TASK DETAILS
Return all entries word for word, but drop any images.

DATA SHOWN
▽
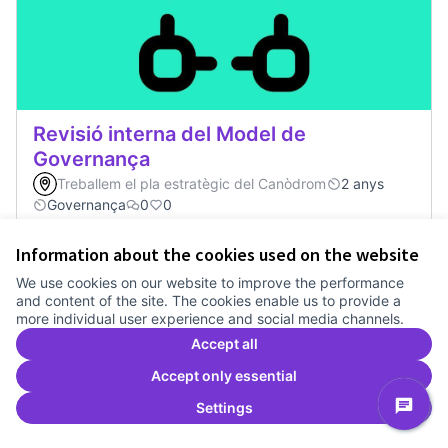
Revisió interna del Model de
Governança
Treballem el pla estratègic del Canòdrom
2 anys
Governança
0
0
Information about the cookies used on the website
Vote
Revisió interna del Model de Go
We use cookies on our website to improve the performance
and content of the site. The cookies enable us to provide a
more individual user experience and social media channels.
Accept all
Accept only essential
Settings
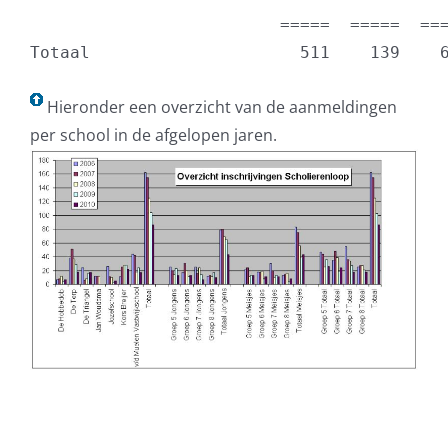
                         =====  =====  ===
Totaal                     511    139    
Hieronder een overzicht van de aanmeldingen
per school in de afgelopen jaren.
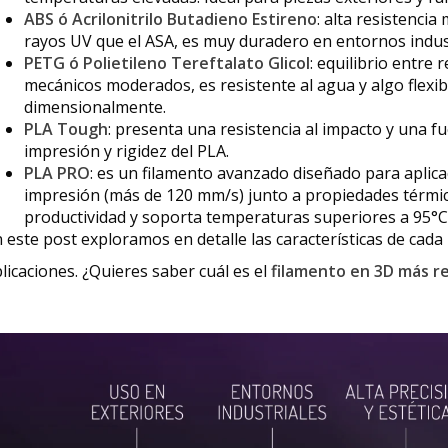
ABS ó Acrilonitrilo Butadieno Estireno
: alta resistenci
rayos UV que el ASA, es muy duradero en entornos indus
PETG
ó Polietileno Tereftalato Glicol
: equilibrio entre 
mecánicos moderados, es resistente al agua y algo flexi
dimensionalmente.
PLA Tough
: presenta una resistencia al impacto y una fu
impresión y rigidez del PLA.
PLA PRO
: es un filamento avanzado diseñado para aplica
impresión (más de 120 mm/s) junto a propiedades térmic
productividad y soporta temperaturas superiores a 95°C t
 este post exploramos en detalle las características de cad
licaciones. ¿Quieres saber cuál es el
filamento en 3D más r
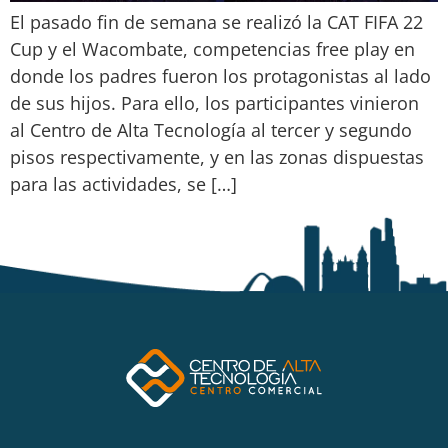
El pasado fin de semana se realizó la CAT FIFA 22
Cup y el Wacombate, competencias free play en
donde los padres fueron los protagonistas al lado
de sus hijos. Para ello, los participantes vinieron
al Centro de Alta Tecnología al tercer y segundo
pisos respectivamente, y en las zonas dispuestas
para las actividades, se […]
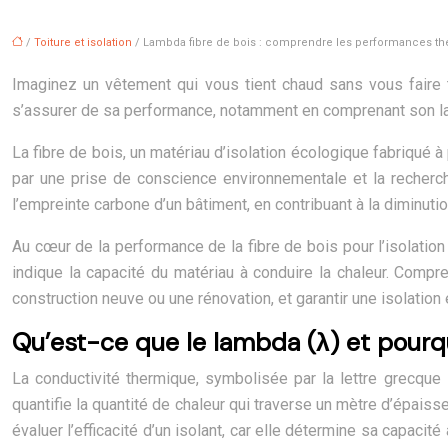
/
Toiture et isolation
/ Lambda fibre de bois : comprendre les performances t
Imaginez un vêtement qui vous tient chaud sans vous faire tr
s’assurer de sa performance, notamment en comprenant son lamb
La fibre de bois, un matériau d’isolation écologique fabriqué à
par une prise de conscience environnementale et la recherche
l’empreinte carbone d’un bâtiment, en contribuant à la diminut
Au cœur de la performance de la fibre de bois pour l’isolation
indique la capacité du matériau à conduire la chaleur. Compr
construction neuve ou une rénovation, et garantir une isolation
Qu’est-ce que le lambda (λ) et pourquo
La conductivité thermique, symbolisée par la lettre grecque 
quantifie la quantité de chaleur qui traverse un mètre d’épais
évaluer l’efficacité d’un isolant, car elle détermine sa capacité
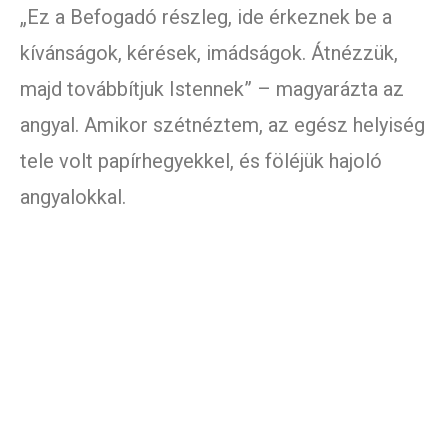
„Ez a Befogadó részleg, ide érkeznek be a
kívánságok, kérések, imádságok. Átnézzük,
majd továbbítjuk Istennek” – magyarázta az
angyal. Amikor szétnéztem, az egész helyiség
tele volt papírhegyekkel, és föléjük hajoló
angyalokkal.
△
SOLUTION TO THIS EXERCISE
Revisió interna del Model de
Governança
Treballem el pla estratègic del Canòdrom
2 anys
Governança
0
0
Information about the cookies used on the website
Vote
Revisió interna del Model de Go
We use cookies on our website to improve the performance
and content of the site. The cookies enable us to provide a
more individual user experience and social media channels.
Accept all
Accept only essential
Settings
                         =====  =====  ===
Totaal                     511    139    
Hieronder een overzicht van de aanmeldingen
per school in de afgelopen jaren.
ABS ó Acrilonitrilo Butadieno Estireno
: alta resistenci
rayos UV que el ASA, es muy duradero en entornos indus
PETG
ó Polietileno Tereftalato Glicol
: equilibrio entre 
mecánicos moderados, es resistente al agua y algo flexi
dimensionalmente.
PLA Tough
: presenta una resistencia al impacto y una fu
impresión y rigidez del PLA.
PLA PRO
: es un filamento avanzado diseñado para aplica
impresión (más de 120 mm/s) junto a propiedades térmic
productividad y soporta temperaturas superiores a 95°C t
 este post exploramos en detalle las características de cad
licaciones. ¿Quieres saber cuál es el
filamento en 3D más r
El pasado fin de semana se realizó la CAT FIFA 22
Cup y el Wacombate, competencias free play en
donde los padres fueron los protagonistas al lado
de sus hijos. Para ello, los participantes vinieron
al Centro de Alta Tecnología al tercer y segundo
pisos respectivamente, y en las zonas dispuestas
para las actividades, se […]
/
Toiture et isolation
/ Lambda fibre de bois : comprendre les performances t
Imaginez un vêtement qui vous tient chaud sans vous faire tr
s’assurer de sa performance, notamment en comprenant son lamb
La fibre de bois, un matériau d’isolation écologique fabriqué à
par une prise de conscience environnementale et la recherche
l’empreinte carbone d’un bâtiment, en contribuant à la diminut
Au cœur de la performance de la fibre de bois pour l’isolation
indique la capacité du matériau à conduire la chaleur. Compr
construction neuve ou une rénovation, et garantir une isolation
Qu’est-ce que le lambda (λ) et pourquo
La conductivité thermique, symbolisée par la lettre grecque 
quantifie la quantité de chaleur qui traverse un mètre d’épais
évaluer l’efficacité d’un isolant, car elle détermine sa capacité
„Ez a Befogadó részleg, ide érkeznek be a
kívánságok, kérések, imádságok. Átnézzük,
majd továbbítjuk Istennek” – magyarázta az
angyal. Amikor szétnéztem, az egész helyiség
tele volt papírhegyekkel, és föléjük hajoló
angyalokkal.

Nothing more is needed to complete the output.